Work required: Each line containing the string "menubar" should be copied out of the entries.

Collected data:
+++
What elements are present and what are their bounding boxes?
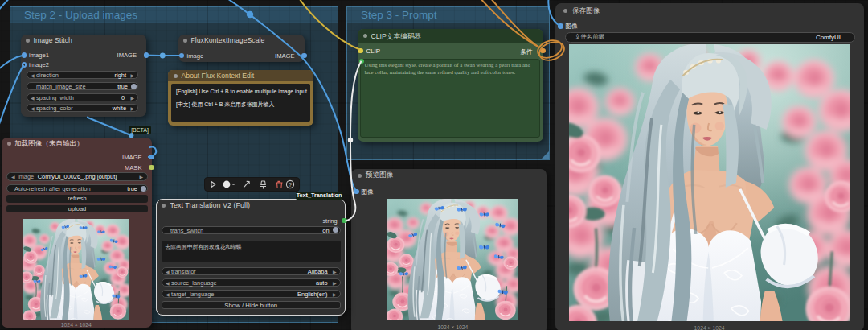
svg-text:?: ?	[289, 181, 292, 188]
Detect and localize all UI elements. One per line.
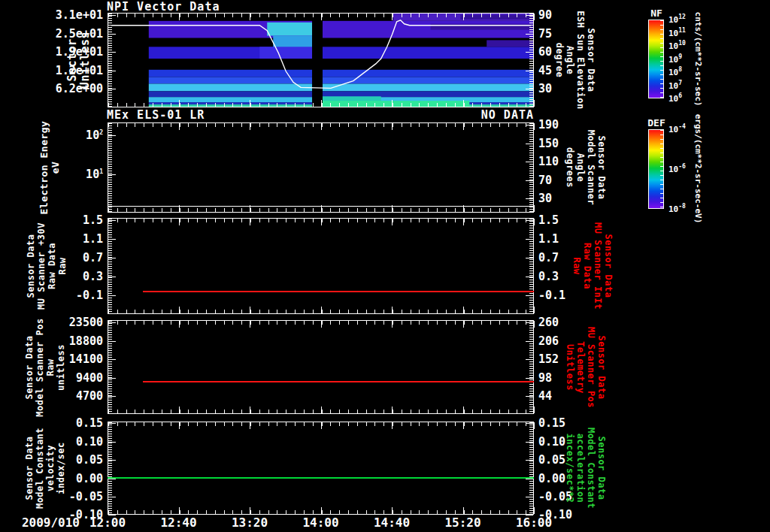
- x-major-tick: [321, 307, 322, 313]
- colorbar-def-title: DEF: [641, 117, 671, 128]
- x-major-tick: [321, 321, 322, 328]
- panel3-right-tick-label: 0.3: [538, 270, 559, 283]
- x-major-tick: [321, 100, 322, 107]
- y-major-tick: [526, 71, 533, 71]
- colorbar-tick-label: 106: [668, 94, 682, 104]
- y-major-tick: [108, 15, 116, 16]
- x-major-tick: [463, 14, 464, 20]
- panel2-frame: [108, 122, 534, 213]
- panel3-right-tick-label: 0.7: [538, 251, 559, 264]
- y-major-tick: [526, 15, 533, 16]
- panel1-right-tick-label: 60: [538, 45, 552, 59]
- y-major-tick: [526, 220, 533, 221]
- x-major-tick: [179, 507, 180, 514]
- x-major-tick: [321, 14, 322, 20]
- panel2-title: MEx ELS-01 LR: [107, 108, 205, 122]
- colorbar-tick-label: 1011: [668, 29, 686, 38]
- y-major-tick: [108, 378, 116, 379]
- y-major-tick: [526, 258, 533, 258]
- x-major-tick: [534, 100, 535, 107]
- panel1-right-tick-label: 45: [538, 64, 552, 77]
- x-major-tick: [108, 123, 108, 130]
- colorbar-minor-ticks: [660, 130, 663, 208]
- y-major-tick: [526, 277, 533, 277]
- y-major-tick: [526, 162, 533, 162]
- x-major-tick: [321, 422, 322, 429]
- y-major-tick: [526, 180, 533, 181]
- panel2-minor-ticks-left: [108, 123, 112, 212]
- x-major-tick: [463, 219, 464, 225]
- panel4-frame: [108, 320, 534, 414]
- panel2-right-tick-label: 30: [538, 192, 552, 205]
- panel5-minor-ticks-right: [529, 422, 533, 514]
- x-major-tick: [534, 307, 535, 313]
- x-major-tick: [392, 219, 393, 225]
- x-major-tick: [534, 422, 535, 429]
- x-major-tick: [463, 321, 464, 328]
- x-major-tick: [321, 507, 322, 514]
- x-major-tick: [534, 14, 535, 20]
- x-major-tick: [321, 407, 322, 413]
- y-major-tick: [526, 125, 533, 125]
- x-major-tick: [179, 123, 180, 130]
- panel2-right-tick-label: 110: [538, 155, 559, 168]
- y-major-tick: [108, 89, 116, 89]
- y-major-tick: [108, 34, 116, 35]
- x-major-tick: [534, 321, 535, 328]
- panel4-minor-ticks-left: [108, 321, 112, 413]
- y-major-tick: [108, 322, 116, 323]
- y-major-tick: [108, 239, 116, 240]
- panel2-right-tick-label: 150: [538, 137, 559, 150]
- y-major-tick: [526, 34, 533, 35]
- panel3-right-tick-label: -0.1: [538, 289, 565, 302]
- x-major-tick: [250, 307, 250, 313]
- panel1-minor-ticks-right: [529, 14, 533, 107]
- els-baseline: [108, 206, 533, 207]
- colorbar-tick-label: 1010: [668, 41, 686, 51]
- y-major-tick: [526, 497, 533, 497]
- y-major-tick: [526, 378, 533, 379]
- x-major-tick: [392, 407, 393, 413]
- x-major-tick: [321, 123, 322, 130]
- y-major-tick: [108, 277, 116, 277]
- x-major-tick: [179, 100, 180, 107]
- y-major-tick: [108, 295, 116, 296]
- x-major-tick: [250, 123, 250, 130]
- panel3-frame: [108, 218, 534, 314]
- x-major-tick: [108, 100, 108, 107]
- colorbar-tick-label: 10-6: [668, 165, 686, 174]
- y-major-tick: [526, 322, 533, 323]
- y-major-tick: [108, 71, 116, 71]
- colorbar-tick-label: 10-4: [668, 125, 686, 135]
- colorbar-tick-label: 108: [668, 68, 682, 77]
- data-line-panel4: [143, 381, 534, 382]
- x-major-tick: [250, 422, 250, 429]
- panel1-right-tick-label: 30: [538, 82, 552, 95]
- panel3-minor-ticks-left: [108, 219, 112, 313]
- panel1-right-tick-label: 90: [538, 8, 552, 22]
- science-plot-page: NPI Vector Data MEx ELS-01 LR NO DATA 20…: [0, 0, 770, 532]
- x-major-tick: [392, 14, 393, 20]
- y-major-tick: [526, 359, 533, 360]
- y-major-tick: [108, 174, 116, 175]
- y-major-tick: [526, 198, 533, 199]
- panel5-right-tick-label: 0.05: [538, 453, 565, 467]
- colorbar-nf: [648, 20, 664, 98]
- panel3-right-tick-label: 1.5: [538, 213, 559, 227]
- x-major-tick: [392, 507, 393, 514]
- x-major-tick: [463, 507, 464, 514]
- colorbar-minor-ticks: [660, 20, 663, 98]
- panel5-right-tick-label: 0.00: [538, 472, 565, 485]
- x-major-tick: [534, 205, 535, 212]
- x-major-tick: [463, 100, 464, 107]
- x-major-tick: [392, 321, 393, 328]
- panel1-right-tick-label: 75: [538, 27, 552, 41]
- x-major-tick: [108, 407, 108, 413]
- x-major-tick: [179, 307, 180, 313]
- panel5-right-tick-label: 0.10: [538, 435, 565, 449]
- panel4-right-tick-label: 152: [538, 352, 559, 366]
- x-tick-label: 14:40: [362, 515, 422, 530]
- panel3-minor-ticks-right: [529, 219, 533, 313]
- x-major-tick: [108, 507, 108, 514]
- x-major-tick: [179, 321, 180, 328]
+++
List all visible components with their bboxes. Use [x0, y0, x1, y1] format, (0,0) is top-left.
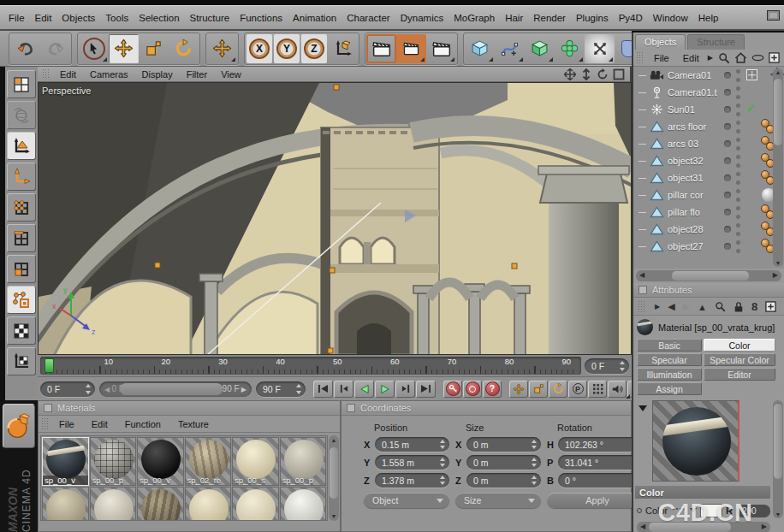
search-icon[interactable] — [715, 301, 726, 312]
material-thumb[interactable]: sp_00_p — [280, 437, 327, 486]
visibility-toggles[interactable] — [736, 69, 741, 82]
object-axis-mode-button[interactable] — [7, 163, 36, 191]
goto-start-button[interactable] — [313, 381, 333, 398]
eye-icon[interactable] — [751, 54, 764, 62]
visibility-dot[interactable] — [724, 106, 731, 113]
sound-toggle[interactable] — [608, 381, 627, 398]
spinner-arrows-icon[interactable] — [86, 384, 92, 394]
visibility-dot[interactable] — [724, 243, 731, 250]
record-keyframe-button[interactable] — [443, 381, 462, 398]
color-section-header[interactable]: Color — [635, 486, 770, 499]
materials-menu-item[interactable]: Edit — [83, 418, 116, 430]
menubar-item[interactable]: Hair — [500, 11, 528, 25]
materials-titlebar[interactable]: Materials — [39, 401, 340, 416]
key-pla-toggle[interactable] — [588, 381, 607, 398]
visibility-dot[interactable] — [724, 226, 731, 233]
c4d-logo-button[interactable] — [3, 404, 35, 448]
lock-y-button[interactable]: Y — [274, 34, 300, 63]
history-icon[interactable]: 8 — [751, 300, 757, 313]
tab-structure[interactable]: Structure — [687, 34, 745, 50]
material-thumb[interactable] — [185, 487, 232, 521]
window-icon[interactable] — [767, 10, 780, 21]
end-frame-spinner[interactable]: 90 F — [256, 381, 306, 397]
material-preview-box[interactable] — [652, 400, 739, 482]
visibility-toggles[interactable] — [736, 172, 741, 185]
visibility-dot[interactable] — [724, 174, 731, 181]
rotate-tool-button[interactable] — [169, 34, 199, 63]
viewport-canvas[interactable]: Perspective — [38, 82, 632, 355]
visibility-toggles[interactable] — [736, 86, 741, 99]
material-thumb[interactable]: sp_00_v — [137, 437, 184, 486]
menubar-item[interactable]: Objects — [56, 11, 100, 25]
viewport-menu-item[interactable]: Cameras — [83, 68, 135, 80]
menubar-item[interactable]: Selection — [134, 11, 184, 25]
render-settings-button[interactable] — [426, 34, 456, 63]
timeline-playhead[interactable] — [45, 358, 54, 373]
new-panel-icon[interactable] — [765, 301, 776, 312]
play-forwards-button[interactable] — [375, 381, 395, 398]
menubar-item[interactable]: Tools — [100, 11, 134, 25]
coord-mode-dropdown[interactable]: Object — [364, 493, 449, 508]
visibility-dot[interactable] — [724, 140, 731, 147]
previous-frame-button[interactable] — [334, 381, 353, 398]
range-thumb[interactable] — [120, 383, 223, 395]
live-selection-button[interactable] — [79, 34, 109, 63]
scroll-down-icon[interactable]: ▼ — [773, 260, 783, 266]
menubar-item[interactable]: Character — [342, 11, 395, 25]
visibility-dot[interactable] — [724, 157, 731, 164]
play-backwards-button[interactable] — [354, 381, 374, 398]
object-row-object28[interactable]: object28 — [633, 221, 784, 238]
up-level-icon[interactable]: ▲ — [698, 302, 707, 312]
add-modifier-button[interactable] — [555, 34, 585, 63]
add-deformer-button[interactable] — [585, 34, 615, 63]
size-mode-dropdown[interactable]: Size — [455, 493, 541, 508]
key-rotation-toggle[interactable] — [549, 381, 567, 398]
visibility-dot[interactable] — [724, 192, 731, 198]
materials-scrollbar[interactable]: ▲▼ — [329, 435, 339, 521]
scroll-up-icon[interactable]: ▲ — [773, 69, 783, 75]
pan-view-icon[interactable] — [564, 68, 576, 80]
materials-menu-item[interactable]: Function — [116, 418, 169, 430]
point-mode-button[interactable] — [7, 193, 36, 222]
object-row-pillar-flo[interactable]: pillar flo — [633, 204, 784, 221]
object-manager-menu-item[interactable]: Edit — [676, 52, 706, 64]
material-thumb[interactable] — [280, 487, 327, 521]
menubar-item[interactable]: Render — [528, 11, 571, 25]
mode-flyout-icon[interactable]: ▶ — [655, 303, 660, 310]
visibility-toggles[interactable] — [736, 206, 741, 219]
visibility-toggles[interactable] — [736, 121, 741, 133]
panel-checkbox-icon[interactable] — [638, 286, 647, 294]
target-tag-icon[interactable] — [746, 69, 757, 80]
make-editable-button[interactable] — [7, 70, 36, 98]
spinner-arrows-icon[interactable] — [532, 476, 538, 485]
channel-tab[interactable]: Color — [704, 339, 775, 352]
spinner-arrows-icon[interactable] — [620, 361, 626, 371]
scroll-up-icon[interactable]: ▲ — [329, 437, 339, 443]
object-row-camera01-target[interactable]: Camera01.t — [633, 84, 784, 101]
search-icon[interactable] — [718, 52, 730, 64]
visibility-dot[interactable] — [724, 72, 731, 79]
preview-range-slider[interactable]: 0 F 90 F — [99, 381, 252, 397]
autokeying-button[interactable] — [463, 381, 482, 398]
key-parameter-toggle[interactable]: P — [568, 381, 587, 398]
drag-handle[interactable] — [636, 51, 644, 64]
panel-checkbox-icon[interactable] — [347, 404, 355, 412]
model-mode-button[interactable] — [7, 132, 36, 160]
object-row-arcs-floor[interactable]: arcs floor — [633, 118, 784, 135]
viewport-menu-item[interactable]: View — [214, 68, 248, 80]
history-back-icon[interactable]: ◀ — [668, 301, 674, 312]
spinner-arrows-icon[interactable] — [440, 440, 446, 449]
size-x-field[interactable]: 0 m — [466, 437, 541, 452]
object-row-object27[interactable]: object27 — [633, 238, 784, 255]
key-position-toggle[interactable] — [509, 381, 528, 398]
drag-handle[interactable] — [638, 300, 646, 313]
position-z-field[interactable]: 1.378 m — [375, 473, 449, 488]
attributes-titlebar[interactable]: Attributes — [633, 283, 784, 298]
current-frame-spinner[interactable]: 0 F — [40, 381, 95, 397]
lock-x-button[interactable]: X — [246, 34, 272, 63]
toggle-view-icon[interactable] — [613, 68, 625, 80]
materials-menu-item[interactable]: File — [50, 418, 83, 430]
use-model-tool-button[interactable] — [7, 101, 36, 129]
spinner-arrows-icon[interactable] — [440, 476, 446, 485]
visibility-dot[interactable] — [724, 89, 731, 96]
+++
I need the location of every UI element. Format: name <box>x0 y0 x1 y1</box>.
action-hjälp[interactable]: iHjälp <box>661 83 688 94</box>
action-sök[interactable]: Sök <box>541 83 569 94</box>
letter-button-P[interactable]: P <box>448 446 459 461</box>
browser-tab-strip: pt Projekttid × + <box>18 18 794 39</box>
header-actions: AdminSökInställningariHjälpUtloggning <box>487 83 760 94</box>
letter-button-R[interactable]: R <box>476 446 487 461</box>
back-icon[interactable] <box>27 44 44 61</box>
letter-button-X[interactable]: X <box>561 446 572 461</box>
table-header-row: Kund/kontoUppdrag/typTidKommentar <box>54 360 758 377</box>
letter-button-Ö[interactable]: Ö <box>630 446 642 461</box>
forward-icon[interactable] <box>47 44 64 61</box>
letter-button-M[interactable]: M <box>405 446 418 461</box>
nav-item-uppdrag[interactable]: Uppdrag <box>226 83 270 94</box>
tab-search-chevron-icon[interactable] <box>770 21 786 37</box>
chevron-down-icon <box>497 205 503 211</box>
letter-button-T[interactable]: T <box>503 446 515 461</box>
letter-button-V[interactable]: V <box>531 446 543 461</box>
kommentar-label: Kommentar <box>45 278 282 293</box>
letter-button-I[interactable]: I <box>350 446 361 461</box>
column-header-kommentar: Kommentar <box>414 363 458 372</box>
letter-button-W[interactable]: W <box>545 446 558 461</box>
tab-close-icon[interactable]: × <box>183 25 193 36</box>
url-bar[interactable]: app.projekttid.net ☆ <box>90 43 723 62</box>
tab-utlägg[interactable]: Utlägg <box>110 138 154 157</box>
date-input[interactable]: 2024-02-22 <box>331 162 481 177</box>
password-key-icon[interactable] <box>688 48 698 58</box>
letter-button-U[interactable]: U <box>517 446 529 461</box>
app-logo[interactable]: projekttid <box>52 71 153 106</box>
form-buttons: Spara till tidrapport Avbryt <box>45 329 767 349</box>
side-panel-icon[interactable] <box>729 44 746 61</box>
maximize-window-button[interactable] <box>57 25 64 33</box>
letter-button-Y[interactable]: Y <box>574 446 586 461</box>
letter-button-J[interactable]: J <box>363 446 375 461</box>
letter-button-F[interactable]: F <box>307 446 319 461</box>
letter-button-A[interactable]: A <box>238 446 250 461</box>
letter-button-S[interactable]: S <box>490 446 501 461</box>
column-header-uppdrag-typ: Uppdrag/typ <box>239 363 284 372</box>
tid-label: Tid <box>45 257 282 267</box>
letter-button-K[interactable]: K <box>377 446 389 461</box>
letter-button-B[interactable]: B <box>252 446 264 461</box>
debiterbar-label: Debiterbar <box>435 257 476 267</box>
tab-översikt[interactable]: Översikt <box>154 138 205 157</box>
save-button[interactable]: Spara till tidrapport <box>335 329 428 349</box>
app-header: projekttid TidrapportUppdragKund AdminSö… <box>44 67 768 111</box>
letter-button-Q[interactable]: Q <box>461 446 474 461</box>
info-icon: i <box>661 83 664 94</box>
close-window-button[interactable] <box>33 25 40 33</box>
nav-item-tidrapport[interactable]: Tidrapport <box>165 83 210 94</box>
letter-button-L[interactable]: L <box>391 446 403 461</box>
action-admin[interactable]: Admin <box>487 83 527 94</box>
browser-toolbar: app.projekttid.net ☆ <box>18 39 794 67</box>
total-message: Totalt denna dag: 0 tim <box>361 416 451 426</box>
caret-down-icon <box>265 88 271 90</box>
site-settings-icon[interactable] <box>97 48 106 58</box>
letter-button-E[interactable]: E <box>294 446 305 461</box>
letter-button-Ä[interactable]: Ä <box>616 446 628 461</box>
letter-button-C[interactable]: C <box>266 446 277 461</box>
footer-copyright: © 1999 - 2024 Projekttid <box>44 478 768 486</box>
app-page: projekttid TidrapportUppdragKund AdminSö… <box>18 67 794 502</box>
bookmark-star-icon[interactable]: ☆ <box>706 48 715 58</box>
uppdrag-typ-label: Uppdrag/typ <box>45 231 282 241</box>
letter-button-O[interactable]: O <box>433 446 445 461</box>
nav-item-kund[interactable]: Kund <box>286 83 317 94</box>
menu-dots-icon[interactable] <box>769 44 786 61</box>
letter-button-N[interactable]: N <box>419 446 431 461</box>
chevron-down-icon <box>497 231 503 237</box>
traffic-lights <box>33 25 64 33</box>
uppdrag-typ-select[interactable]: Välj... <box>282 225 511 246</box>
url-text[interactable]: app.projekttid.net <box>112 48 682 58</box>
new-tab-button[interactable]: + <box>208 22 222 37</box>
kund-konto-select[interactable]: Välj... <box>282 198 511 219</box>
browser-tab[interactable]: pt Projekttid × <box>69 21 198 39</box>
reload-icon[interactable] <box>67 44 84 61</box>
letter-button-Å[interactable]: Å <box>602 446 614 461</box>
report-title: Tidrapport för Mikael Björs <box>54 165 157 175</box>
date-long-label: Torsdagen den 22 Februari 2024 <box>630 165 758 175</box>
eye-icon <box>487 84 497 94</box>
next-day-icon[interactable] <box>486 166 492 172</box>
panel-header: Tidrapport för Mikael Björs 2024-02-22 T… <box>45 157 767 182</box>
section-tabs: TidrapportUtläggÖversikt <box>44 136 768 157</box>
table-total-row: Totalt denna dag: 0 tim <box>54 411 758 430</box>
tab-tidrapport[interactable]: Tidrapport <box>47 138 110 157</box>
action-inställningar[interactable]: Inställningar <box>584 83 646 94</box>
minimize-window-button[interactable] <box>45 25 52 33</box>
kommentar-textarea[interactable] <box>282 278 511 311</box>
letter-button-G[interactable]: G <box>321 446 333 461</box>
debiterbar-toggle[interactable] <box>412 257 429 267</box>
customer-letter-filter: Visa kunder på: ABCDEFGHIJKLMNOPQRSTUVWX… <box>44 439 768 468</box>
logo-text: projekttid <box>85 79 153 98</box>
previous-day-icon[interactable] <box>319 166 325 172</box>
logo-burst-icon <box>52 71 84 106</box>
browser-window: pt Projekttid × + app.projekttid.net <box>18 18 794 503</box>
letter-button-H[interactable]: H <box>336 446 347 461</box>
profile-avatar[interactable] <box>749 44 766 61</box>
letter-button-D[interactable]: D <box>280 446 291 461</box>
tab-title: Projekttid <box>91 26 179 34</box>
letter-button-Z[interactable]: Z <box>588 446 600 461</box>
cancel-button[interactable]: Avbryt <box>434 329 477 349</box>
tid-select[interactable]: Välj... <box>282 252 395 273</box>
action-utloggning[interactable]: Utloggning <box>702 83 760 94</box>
+++
Reply to the exercise:
menubar-item[interactable]: Hair — [500, 11, 528, 25]
menubar-item[interactable]: Objects — [56, 11, 100, 25]
menubar-item[interactable]: Selection — [134, 11, 184, 25]
menubar-item[interactable]: Tools — [100, 11, 134, 25]
menubar-item[interactable]: Character — [342, 11, 395, 25]
menubar-item[interactable]: Render — [528, 11, 571, 25]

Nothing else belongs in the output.